There is no specific standard for the subgroup classification of TFBA
complications. According to previous literature, we found that there is
similar classification for obstructive pneumonia and atelectasis in
non-small cell lung cancer, which can be used as a reference. Firstly,
non-small cell lung cancer respectively showed segmental and lobar local
emphysema or atelectasis in incomplete or complete blockage of the
bronchial lumen. Secondly, in the TNM stage of non-small cell lung
cancer18,non-small cell lung cancer with obstructive
pneumonia or partial or whole atelectasis is classified as T2 stage. In
this guideline, atelectasis and emphysema are regarded as the same
element. Furthermore, in previous prognostic studies of non-small cell
lung cancer, preoperative obstructive pneumonia and atelectasis were
also put into one group without discussed separately19when the overall survival rate and recurrence-free survival rate of lung
cancer were compared. To sum up,
we drew lessons from the classification method of non-small cell lung
cancer, and put atelectasis and emphysema into the same group,
considering them as different manifestations of the same type. Based on
this method, we further divided atelectasis or emphysema and pneumonia
into different subgroups. Combined with the clinical criticality, we
classified the mediastinal emphysema, pneumothorax, subcutaneous
emphysema, severe pulmonary inflammation, such as pleural effusion, and
mediastinal displacement as a group. In univariate analysis, we found
that the worse the clinical condition was indicated by cervicothoracic
CT, the higher the incidence of LRTI would be. However, in multivariate
analysis, there was an overlapping relationship between cervicothoracic
CT diagnosis and the retention time of TFBA, suggesting that the longer
the retention time was, the more serious the LRTI would be. The
cervicothoracic CT diagnosis was not related to LRTI.

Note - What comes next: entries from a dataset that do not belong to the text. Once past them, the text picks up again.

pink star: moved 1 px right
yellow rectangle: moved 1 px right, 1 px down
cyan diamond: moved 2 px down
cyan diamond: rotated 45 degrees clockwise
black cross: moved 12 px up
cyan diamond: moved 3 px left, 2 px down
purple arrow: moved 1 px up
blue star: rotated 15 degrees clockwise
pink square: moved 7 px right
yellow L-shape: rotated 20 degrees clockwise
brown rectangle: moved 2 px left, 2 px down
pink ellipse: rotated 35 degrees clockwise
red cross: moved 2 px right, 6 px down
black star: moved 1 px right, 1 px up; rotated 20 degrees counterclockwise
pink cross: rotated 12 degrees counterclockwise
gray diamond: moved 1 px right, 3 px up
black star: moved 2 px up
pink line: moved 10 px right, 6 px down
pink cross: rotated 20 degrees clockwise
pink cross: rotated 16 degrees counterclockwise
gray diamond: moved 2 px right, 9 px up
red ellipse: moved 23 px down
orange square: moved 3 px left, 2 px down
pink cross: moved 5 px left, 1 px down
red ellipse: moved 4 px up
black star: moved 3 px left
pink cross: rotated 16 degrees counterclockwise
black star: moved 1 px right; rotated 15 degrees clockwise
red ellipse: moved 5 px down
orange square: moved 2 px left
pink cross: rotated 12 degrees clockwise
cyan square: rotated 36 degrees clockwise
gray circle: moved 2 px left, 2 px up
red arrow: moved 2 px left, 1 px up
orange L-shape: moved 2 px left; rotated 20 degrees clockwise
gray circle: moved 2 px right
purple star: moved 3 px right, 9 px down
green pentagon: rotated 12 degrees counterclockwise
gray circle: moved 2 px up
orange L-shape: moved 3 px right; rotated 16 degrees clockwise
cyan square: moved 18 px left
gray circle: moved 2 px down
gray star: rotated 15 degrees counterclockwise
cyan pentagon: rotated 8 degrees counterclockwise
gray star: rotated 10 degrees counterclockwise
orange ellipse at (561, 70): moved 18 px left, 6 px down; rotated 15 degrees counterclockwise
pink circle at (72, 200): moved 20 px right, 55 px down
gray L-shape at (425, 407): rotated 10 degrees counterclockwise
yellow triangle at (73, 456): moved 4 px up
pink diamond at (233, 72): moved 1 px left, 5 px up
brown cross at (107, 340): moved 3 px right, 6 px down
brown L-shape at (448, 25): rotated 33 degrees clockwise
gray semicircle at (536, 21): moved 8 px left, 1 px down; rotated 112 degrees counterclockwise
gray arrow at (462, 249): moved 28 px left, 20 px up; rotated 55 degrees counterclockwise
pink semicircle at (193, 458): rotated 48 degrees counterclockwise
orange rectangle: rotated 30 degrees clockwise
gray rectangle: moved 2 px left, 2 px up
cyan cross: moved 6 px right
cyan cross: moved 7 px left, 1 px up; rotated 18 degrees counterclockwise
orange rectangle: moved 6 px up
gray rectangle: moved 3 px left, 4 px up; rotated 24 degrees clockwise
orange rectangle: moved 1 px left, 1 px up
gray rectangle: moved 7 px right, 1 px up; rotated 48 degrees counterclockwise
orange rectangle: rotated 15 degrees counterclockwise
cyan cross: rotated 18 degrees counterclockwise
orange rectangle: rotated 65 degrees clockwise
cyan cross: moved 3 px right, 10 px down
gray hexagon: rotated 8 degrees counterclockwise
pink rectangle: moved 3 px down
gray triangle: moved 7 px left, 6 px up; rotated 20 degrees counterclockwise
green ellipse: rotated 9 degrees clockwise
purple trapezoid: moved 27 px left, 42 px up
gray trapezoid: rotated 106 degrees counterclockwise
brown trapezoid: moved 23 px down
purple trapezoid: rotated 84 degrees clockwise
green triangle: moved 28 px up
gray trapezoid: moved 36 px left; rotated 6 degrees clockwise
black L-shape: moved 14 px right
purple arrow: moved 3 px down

This study is limited in the following ways. Firstly, the number of
cases included is small, and it is a single center study, which needs to
be supplemented by a larger sample size. Secondly, this study only
includes a single race. It is not clear whether there is a correlation
between race and LRTI. Thirdly, the educational background of the
families and their attention paid to children when they are eating may
be risk factors for LRTI. Due to the lack of these information, this
study is limited in its retrospective way.